Lifetime achievement award for Oxford academic
08 Nov 07
Professor Bleddyn Davies, Professorial Fellow at the Oxford University Institute of Ageing, is to receive the 2007 International Lifetime Achievement Award from the American Public Health Association. Professor Davies is being honoured with the award at a ceremony at the British Embassy in Washington DC on 7 November.
Professor Davies’ work focuses on the equity, efficiency and reform of community care: better targeting and improved efficiency in the delivery of local authority services; the development of care management; and the funding and reform of long-term care in other countries.
Professor Davies is also Emeritus Professor at the London School of Economics and the University of Kent, and Honorary Professor of Social Policy Research at the University Manchester. He has authored or co-authored many books on community care, one of his most recent being Equity and Efficiency Policy: Needs, Service Productivities, Efficiencies and their Implications, written with José Fernandez. Current work includes revising a book based on the same collection, Fair and Efficient Targeting in Community Care.
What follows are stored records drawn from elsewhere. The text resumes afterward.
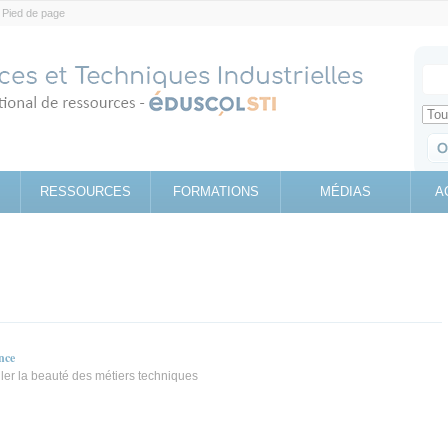
Pied de page
Votr
Sear
Retrouv
RESSOURCES
FORMATIONS
MÉDIAS
A
nce
ller la beauté des métiers techniques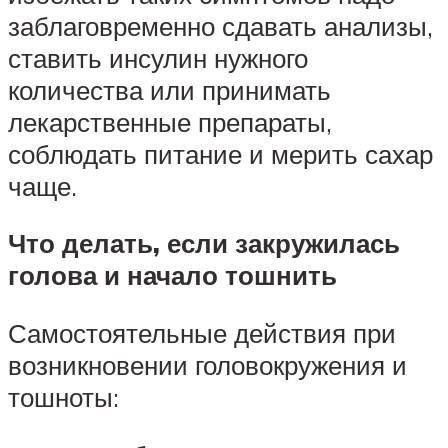
заблаговременно сдавать анализы,
ставить инсулин нужного
количества или принимать
лекарственные препараты,
соблюдать питание и мерить сахар
чаще.
Что делать, если закружилась
голова и начало тошнить
Самостоятельные действия при
возникновении головокружения и
тошноты: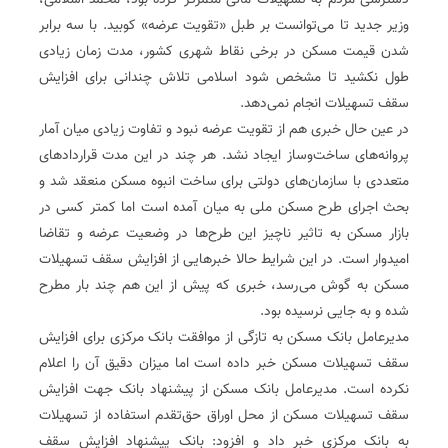
دسترسی مردم به تسهیلات مالی متمرکز کرده بود، محمد اسلامی،
وزیر جدید تا می‌توانست بر طبل «تقویت عرضه» کوبید. با سه برابر
شدن قیمت مسکن در برخی نقاط شهری کشور، مدت زمان زیادی
طول نکشید تا مشخص شود اسلامی تلاش چندانی برای افزایش
سقف تسهیلات انجام نمی‌دهد.
در عین حال خبری هم از تقویت عرضه نبود و تفاوت زیادی میان آمار
پروانه‌های ساخت‌وساز ایجاد نشد. هر چند در این مدت قراردادهای
متعددی با سازمان‌های دولتی برای ساخت انبوه مسکن منعقد شد و
بحث اجرای طرح مسکن ملی به میان آمده است اما کمتر کسی در
بازار مسکن به تاثیر ناچیز این طرح‌ها در وضعیت عرضه و تقاضا
امیدوار است. در این شرایط حالا خبرهایی از افزایش سقف تسهیلات
مسکن به گوش می‌رسد، خبری که پیش از این هم چند بار مطرح
شده و به جایی نرسیده بود.
مدیرعامل بانک مسکن به تازگی از موافقت بانک مرکزی برای افزایش
سقف تسهیلات مسکن خبر داده است اما میزان دقیق آن را اعلام
نکرده است. مدیرعامل بانک مسکن از پیشنهاد بانک جهت افزایش
سقف تسهیلات مسکن از محل اوراق حق‌تقدم استفاده از تسهیلات
به بانک مرکزی خبر داد و افزود: بانک پیشنهاد افزایش سقف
A third has been the development of care management, the focus on which he introduced to the UK through a set of experiments, five books and numerous papers written from the1970s.
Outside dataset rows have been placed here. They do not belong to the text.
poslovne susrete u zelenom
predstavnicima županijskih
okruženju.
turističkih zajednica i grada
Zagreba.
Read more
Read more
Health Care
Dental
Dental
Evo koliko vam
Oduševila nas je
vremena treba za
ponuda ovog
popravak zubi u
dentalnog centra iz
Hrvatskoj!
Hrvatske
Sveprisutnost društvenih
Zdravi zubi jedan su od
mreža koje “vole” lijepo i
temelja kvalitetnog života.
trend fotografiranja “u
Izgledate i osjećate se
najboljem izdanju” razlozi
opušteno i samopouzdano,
Until the late 1970s, most of his two dozen authored books and his other publications had been focused on the development of a theme, which during the late sixties caught the imagination of senior politicians in the Wilson administration from 1964, a ‘theory of territorial justice’, which developed methods of measuring variations in the need-generating circumstances of local authorities.
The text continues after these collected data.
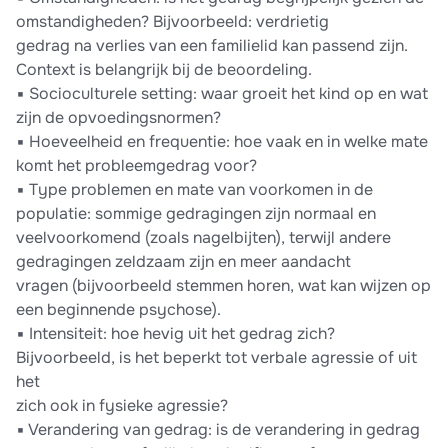
omstandigheden? Bijvoorbeeld: verdrietig
gedrag na verlies van een familielid kan passend zijn.
Context is belangrijk bij de beoordeling.
▪ Socioculturele setting: waar groeit het kind op en wat
zijn de opvoedingsnormen?
▪ Hoeveelheid en frequentie: hoe vaak en in welke mate
komt het probleemgedrag voor?
▪ Type problemen en mate van voorkomen in de
populatie: sommige gedragingen zijn normaal en
veelvoorkomend (zoals nagelbijten), terwijl andere
gedragingen zeldzaam zijn en meer aandacht
vragen (bijvoorbeeld stemmen horen, wat kan wijzen op
een beginnende psychose).
▪ Intensiteit: hoe hevig uit het gedrag zich?
Bijvoorbeeld, is het beperkt tot verbale agressie of uit
het
zich ook in fysieke agressie?
▪ Verandering van gedrag: is de verandering in gedrag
He was the founding editor of Policy and Politics, and the first international editor of an American journal, Journal of Ageing and Social Policy. He is Chair of the Editorial Board of Social Policy and Administration, board member of several other American and British journals, and consultant on social care and education policy to the EU, UN, OECD, and various government agencies around the world.
He has presented scientific papers about his work at the last 15 APHA Annual Meetings, and his interpretations of the lessons of American experience for British policy development have raised interest in US experience.
Professor Davies was awarded an OBE for his services to social science and social policy, and he is an Academician of the Academy of Learned Societies in the Social Sciences, and a Fellow of the Gerontological Society of America.
He lectured in economics in the University of Wales and in social policy at the London School of Economics before founding the PSSRU (Personal Social Service Research Unit) in 1974.